Llamar “éxito” a lo ocurrido el domingo es insostenible ante la fuerza de los números ¿qué clase de legitimidad democrática puede surgir del acarreo, la desinformación y la manipulación electoral? ¿Dónde acomodar la lógica de un proceso hecho dizque en nombre del pueblo, pero ignorado por el 90% del electorado?
En países como Bolivia, cuyos gobiernos han subordinado por voto popular a su poder judicial, la corte se llena de leales y el régimen judicializa la disidencia. No es ese ya el único caso histórico en que una democracia puede suicidarse por votación.
Aristóteles advirtió que la democracia, cuando degenera, se convierte en el dominio de la masa sobre la ley; una monarquía degenera en tiranía, la aristocracia trasmuta en oligarquía, y la república constitucional en una mayoría sin freno ni razón.
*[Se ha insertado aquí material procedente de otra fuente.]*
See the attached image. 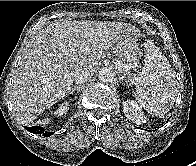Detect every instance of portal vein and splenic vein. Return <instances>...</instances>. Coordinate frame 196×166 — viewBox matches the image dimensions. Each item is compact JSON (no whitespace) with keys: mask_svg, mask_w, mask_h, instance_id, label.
<instances>
[{"mask_svg":"<svg viewBox=\"0 0 196 166\" xmlns=\"http://www.w3.org/2000/svg\"><path fill=\"white\" fill-rule=\"evenodd\" d=\"M124 71H128L131 69V66L130 65H126V64H122V65H119Z\"/></svg>","mask_w":196,"mask_h":166,"instance_id":"18ae733b","label":"portal vein and splenic vein"}]
</instances>
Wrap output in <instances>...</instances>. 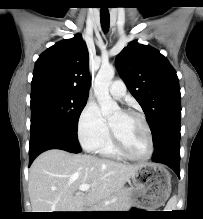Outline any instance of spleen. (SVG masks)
<instances>
[{
  "label": "spleen",
  "mask_w": 203,
  "mask_h": 219,
  "mask_svg": "<svg viewBox=\"0 0 203 219\" xmlns=\"http://www.w3.org/2000/svg\"><path fill=\"white\" fill-rule=\"evenodd\" d=\"M176 203H177V198H176V196H173L167 203L166 208L169 209L168 211L175 210Z\"/></svg>",
  "instance_id": "3e777b00"
}]
</instances>
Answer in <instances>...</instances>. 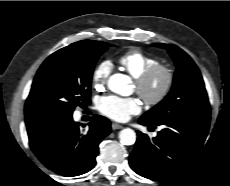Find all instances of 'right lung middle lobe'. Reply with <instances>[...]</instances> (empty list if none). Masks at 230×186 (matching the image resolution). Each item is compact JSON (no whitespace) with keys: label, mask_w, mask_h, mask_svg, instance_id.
<instances>
[{"label":"right lung middle lobe","mask_w":230,"mask_h":186,"mask_svg":"<svg viewBox=\"0 0 230 186\" xmlns=\"http://www.w3.org/2000/svg\"><path fill=\"white\" fill-rule=\"evenodd\" d=\"M108 47L105 42L83 40L50 55L34 78L25 112L72 116L77 105L90 104L94 66Z\"/></svg>","instance_id":"dd1d6c3e"}]
</instances>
Lo que ocurrió el domingo puede ser una votación para elegir verdugos, jueces al servicio del poder, revestidos de toga, instruidos para castigar a quienes incomoden al régimen y para absolver a sus fieles. México sigue construyendo su propio absurdo institucional resultado de la demolición permanente, esta vez con un poder judicial cuyas resoluciones veremos plagadas de ocurrencias, estridencias, decisiones injustas pero populacheras y abundantes juicios televisados.
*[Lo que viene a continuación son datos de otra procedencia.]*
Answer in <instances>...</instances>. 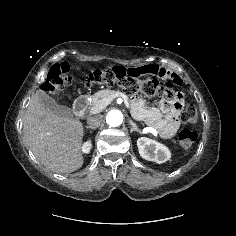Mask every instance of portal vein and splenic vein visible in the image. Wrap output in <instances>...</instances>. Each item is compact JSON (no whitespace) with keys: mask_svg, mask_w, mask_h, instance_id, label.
Returning <instances> with one entry per match:
<instances>
[{"mask_svg":"<svg viewBox=\"0 0 236 236\" xmlns=\"http://www.w3.org/2000/svg\"><path fill=\"white\" fill-rule=\"evenodd\" d=\"M119 97H121V98L124 99L125 96H124L122 93H120V94H119ZM114 98H116V97L113 96V97L105 98V99L103 100L102 104L97 105V106H95V107H92V108L90 109L89 113H90V114H96V113L101 112L106 106H108V105L111 103V101H112ZM124 103H125L126 107L129 106L128 101L125 100V99H124Z\"/></svg>","mask_w":236,"mask_h":236,"instance_id":"obj_1","label":"portal vein and splenic vein"}]
</instances>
Se ha dicho, con razón, que uno de los logros de la transición mexicana fue consolidar un Poder Judicial profesionalizado. Con fallas, con rezagos, pero con una paulatina cultura de legalidad y autonomía, eso ha sido tirado por la borda.
Es fácil en tiempos de bots y manipulación de la verdad autoinvestirse como heredero de luchas populares, y decirse defensor de los oprimidos. Muchos de los nuevos jueces son en realidad exdiputados, exdelegados o exfiscales, cuyas candidaturas se definieron en oficinas de partido, sin ningún mérito judicial.
Es doloroso que todo esto ocurra en la era del acceso a la información en tiempo real, el big data, la inteligencia artificial y la posibilidad tecnológica de construir sistemas realmente más justos, más transparentes y racionales. En lugar de intentarlo, decidimos correr hacia el pasado, ponernos en brazos de Fuenteovejuna y las pulsiones de la venganza colectiva descritas por el genio de López y la Presidenta.
En suma, el domingo no se celebró en México una fiesta democrática: se festejó un funeral. Y cuando alguien pregunte ¿De quién fue culpa de esta debacle?
La respuesta es que nadie será culpable. Porque todos lo somos.